__Task objective__: Go through the lines below and tally each one holding "dropdown". Write only the total.

**** Records for the exercise

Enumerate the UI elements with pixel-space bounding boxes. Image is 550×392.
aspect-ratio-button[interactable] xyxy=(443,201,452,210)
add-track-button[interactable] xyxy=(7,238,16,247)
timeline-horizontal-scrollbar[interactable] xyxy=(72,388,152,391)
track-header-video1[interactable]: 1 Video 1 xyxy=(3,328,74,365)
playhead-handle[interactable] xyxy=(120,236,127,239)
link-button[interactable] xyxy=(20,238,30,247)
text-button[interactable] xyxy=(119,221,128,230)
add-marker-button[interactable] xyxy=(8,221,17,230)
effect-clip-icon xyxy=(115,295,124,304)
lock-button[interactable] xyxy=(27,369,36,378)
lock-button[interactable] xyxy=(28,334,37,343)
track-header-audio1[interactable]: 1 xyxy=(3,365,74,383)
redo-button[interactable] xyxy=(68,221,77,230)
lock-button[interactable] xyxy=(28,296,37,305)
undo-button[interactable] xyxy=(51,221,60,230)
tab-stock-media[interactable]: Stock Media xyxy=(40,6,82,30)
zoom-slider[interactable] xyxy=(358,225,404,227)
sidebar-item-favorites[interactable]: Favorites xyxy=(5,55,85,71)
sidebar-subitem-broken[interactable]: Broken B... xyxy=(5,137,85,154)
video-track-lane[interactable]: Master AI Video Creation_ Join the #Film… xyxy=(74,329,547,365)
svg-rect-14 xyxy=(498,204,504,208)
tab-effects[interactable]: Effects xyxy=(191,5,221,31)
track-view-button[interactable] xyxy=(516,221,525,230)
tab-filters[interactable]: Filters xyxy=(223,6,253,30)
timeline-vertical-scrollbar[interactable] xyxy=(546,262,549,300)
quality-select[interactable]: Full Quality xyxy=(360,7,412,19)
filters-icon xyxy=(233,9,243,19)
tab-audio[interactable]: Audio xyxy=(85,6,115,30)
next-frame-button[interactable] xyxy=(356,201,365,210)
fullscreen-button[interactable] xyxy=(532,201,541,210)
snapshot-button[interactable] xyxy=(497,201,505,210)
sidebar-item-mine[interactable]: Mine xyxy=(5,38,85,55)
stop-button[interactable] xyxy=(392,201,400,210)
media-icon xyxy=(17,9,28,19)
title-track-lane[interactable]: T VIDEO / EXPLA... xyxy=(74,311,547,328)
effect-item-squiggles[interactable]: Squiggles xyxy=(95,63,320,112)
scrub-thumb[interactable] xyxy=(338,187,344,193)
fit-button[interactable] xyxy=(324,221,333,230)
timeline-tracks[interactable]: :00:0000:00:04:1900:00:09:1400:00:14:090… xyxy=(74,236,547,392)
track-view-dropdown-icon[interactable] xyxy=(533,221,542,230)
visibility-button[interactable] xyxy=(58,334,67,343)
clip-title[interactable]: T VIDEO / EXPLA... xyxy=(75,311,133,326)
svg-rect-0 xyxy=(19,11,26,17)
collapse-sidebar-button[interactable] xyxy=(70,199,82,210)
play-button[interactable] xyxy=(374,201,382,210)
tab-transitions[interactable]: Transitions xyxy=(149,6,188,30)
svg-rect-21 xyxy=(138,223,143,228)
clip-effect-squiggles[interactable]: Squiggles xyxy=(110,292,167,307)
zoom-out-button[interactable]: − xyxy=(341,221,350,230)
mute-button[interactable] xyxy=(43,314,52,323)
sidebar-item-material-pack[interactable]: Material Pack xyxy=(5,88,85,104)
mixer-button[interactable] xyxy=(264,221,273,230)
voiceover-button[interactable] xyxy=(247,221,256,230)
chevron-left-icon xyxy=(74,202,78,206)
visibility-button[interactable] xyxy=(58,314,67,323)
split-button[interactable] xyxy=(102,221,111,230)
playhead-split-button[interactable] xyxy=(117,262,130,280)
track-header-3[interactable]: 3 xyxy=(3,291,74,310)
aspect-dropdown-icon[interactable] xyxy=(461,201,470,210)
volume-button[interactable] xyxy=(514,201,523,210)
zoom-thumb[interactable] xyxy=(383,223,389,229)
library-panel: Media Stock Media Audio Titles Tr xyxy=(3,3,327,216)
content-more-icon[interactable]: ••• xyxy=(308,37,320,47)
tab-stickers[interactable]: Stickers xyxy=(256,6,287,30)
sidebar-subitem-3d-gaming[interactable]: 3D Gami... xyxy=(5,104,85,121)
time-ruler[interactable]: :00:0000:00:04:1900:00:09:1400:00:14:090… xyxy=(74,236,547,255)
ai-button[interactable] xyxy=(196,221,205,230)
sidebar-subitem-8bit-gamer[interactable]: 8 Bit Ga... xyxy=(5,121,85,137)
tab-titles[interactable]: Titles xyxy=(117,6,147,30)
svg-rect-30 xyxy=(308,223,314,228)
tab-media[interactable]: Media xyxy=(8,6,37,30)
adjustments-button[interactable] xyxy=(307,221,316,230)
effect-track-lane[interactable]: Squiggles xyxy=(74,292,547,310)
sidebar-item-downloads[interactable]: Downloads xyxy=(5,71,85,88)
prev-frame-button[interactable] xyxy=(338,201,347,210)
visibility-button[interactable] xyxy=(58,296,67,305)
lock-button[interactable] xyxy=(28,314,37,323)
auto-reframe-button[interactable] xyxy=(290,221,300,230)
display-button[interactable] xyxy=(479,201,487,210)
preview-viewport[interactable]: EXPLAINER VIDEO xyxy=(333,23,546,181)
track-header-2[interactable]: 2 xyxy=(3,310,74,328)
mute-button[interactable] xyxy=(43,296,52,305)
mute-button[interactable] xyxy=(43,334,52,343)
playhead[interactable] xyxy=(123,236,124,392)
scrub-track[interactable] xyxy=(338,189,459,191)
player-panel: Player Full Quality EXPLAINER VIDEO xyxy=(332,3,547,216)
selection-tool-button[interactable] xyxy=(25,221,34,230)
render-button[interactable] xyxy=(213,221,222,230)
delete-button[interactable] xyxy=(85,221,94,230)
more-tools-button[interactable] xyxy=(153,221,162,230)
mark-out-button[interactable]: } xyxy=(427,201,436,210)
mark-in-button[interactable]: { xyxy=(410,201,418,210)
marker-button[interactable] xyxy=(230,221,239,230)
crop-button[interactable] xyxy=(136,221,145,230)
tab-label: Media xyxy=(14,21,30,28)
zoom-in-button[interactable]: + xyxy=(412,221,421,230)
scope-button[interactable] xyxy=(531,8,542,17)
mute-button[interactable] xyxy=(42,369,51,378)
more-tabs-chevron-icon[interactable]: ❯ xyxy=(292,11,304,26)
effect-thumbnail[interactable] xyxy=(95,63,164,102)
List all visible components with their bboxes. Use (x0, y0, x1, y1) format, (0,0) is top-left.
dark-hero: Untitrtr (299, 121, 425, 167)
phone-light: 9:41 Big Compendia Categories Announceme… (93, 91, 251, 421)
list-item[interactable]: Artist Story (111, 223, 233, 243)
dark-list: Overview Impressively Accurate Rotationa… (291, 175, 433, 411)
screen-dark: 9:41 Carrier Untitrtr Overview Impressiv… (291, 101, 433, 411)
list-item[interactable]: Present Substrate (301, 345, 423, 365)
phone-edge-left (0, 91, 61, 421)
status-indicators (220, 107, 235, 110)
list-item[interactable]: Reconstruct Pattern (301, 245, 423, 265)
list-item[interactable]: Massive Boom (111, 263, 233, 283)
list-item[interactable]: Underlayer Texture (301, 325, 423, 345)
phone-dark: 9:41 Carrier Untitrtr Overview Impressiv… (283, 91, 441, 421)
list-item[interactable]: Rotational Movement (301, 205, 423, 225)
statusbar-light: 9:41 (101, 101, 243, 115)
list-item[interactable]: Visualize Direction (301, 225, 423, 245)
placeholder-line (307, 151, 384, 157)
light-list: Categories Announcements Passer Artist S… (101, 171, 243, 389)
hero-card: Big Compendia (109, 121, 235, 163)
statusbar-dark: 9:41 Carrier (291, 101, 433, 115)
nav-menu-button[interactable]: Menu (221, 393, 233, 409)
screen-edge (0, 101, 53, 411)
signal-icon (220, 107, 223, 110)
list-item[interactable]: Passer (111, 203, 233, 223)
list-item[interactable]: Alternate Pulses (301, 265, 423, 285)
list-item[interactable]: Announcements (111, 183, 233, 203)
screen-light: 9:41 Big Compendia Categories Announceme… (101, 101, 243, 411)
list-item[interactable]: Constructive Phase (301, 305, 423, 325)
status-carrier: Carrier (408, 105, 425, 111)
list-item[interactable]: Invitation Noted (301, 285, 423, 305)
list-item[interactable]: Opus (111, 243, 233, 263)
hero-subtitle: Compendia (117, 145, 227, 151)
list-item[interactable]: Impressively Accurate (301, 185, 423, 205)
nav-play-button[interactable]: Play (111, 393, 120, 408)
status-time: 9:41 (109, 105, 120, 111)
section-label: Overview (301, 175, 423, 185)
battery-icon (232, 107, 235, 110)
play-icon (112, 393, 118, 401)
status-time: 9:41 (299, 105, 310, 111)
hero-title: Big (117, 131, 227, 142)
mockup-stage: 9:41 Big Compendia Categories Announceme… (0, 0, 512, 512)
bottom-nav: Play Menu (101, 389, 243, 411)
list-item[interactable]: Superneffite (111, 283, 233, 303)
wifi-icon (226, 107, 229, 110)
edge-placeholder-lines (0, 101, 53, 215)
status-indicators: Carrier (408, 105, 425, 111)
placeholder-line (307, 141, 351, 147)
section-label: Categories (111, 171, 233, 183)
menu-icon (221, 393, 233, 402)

********

__Result__: 2